I put a summary into the open issue in their github and I have to admit to being confused.

One of the things I pointed out in my summary is that this conversation is not consistent with the items being discussed. The fields in question are 'processingLanguage' and 'textDirection' attributes in the ActivityStreams spec. Those attributes relate to *external* files, including text files, rather than to text contained in the actual annotation. My confusion is that there are actually votes to close the issue based on my summary... but the discussion you encountered had nothing to do with external resources/files.

I do agree that natural language text inside an annotation also needs language and base direction properties, of course. The problem that JSON doesn't provide content metadata for natural language strings (and thus document formats based on JSON have to define and provide this as [frequently quite ugly] additional attributes or extensions) is a real one. Many implementations have to deal with this or with the poor results that obtain when you don't have this information.
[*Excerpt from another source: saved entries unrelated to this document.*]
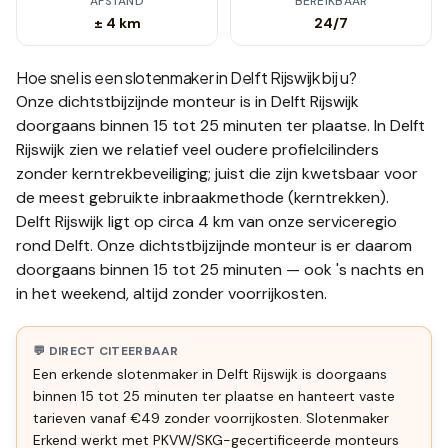
AFSTAND
BEREIKBAAR
± 4 km
24/7
Hoe snel is een slotenmaker in
Delft Rijswijk
bij u?
Onze dichtstbijzijnde monteur is in
Delft Rijswijk
doorgaans binnen 15 tot 25 minuten
ter plaatse.
In Delft
Rijswijk zien we relatief veel oudere profielcilinders
zonder kerntrekbeveiliging; juist die zijn kwetsbaar voor
de meest gebruikte inbraakmethode (kerntrekken).
Delft Rijswijk ligt op circa 4 km van onze serviceregio
rond Delft. Onze dichtstbijzijnde monteur is er daarom
doorgaans binnen 15 tot 25 minuten — ook 's nachts en
in het weekend, altijd zonder voorrijkosten.
💬 DIRECT CITEERBAAR
Een erkende slotenmaker in Delft Rijswijk is doorgaans
binnen 15 tot 25 minuten ter plaatse en hanteert vaste
tarieven vanaf €49 zonder voorrijkosten. Slotenmaker
Erkend werkt met PKVW/SKG-gecertificeerde monteurs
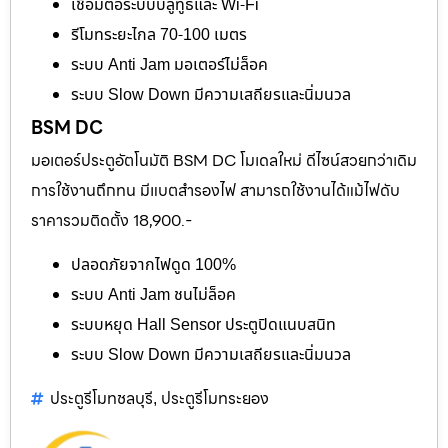
เชื่อมต่อระบบบลูทูธและ Wi-Fi
รีโมทระยะไกล 70-100 เมตร
ระบบ Anti Jam มอเตอร์ไม่ล็อค
ระบบ Slow Down มีความเสถียรและนิ่มนวล
BSM DC
มอเตอร์ประตูอัตโนมัติ BSM DC โมเดลใหม่ ดีไซน์สวยกว่าเดิม
การใช้งานถึกทน มีแบตสำรองไฟ สามารถใช้งานได้แม้ไฟดับ
ราคารวมติดตั้ง 18,900.-
ปลอดภัยจากไฟดูด 100%
ระบบ Anti Jam ชนไม่ล็อค
ระบบหยุด Hall Sensor ประตูปิดแนบสนิท
ระบบ Slow Down มีความเสถียรและนิ่มนวล
ประตูรีโมทชลบุรี
ประตูรีโมทระยอง
,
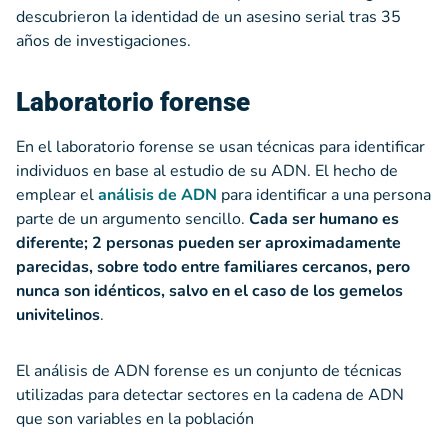
descubrieron la identidad de un asesino serial tras 35
años de investigaciones.
Laboratorio forense
En el laboratorio forense se usan técnicas para identificar
individuos en base al estudio de su ADN. El hecho de
emplear el
análisis de ADN
para identificar a una persona
parte de un argumento sencillo.
Cada ser humano es
diferente; 2 personas pueden ser aproximadamente
parecidas, sobre todo entre familiares cercanos, pero
nunca son idénticos, salvo en el caso de los gemelos
univitelinos
.
El análisis de ADN forense es un conjunto de técnicas
utilizadas para detectar sectores en la cadena de ADN
que son variables en la población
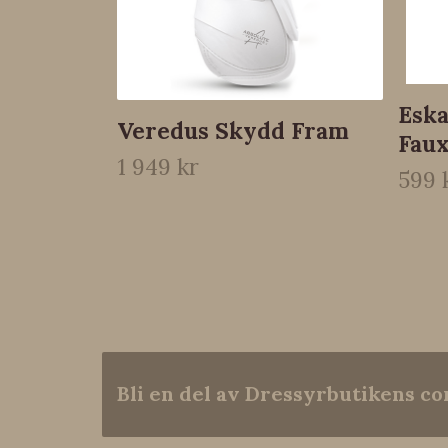
Eska
Veredus Skydd Fram
Fau
1 949 kr
599 
Bli en del av Dressyrbutikens 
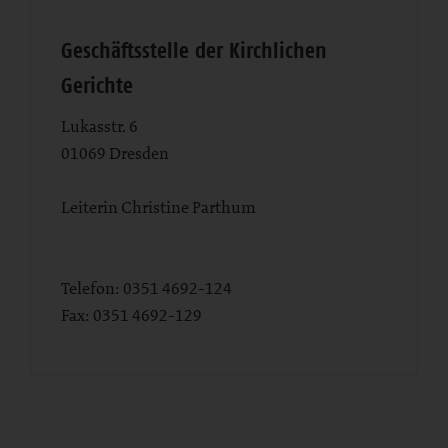
Geschäftsstelle der Kirchlichen
Gerichte
Lukasstr. 6
01069
Dresden
Leiterin Christine Parthum
Telefon:
0351 4692-124
Fax:
0351 4692-129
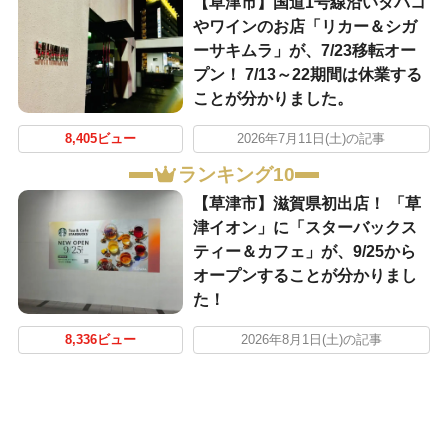
【草津市】国道1号線沿いタバコ
やワインのお店「リカー＆シガ
ーサキムラ」が、7/23移転オー
プン！ 7/13～22期間は休業する
ことが分かりました。
8,405ビュー
2026年7月11日(土)の記事
ランキング10
【草津市】滋賀県初出店！ 「草
津イオン」に「スターバックス
ティー＆カフェ」が、9/25から
オープンすることが分かりまし
た！
8,336ビュー
2026年8月1日(土)の記事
First strong is certainly better than no analysis for bidi. Statistical detection of language is better than no language information. But not building capabilities into document formats because algorithms like this "are better than nothing" is about like saying "there are ways to transcribe all scripts into the Latin script, so Unicode support is unnecessary". We don't really want a "separate direction property", but we do need direction (and language) metadata for natural language content in document formats (including JSON-based ones) lest we institutionalize a crappy experience.

My 2p.

Addison

Addison Phillips
Principal SDE, I18N Architect (Amazon)
Chair (W3C I18N WG)

Internationalization is not a feature.
It is an architecture.




> -----Original Message-----
> From: ishida@w3.org [mailto:ishida@w3.org]
> Sent: Wednesday, August 03, 2016 4:43 AM
> To: public-i18n-core@w3.org; public-i18n-bidi@w3.org
> Subject: Summary of bidi discussion with Social Web WG
> 
> In preparation for the discussion tomorrow (Thursday) during the i18n
> telecon, here are the minutes of the discussion held yesterday (Tuesday)
> with the Social Web group.
> 
> https://www.w3.org/2016/08/02-social-minutes.html#item07

> 
> I wasn't invited to speak until 5 minutes before the end, and the discussion
> wasn't as productive as i hoped.  A lot of the feedback centred around dislike
> of the idea of using a separate direction property to set the default base
> direction (which actually i wasn't recommending, it was just one possibility on
> the table).  There was strong preference for first-strong detection coupled
> with Unicode control codes for problem cases for plain text strings (eg.
> name), and presumably first-strong detection for default paragraph direction
> when using markup (i guess in the absence of markup to the contrary, but
> that wasn't discussed).  Grounds for pushback mainly centred on the
> supposition that there are no APIs out there that do that.
> 
> So a key question for Thursday is whether anyone sees any advantages in
> using a separate direction property.  Would first-strong detection coupled
> with control code/markup for tricky cases be sufficient?  To my mind, this
> may be ok for plain text, although there appears to be a problem that people
> can often not access the control codes (and when they can, not easily).  That
> may need fixes to keyboards, however, rather than to the model.
> 
> For marked up text, i suspect that the spec needs to be a little more careful
> in the way it indicates how the default direction should be established for
> paragraphs.  If the paragraph starts with <p dir="rtl"> then first-strong should
> be not used.
> 
> Btw, i put together some tests for Twitter and Facebook that look at various
> problem situations and show the results.  See https://github.com/w3c/i18n-

> activity/wiki/Bidi-handling-in-Facebook-and-Twitter
> 
> ri
> 
> 
> 
> 

Received on Wednesday, 3 August 2016 23:28:18 UTC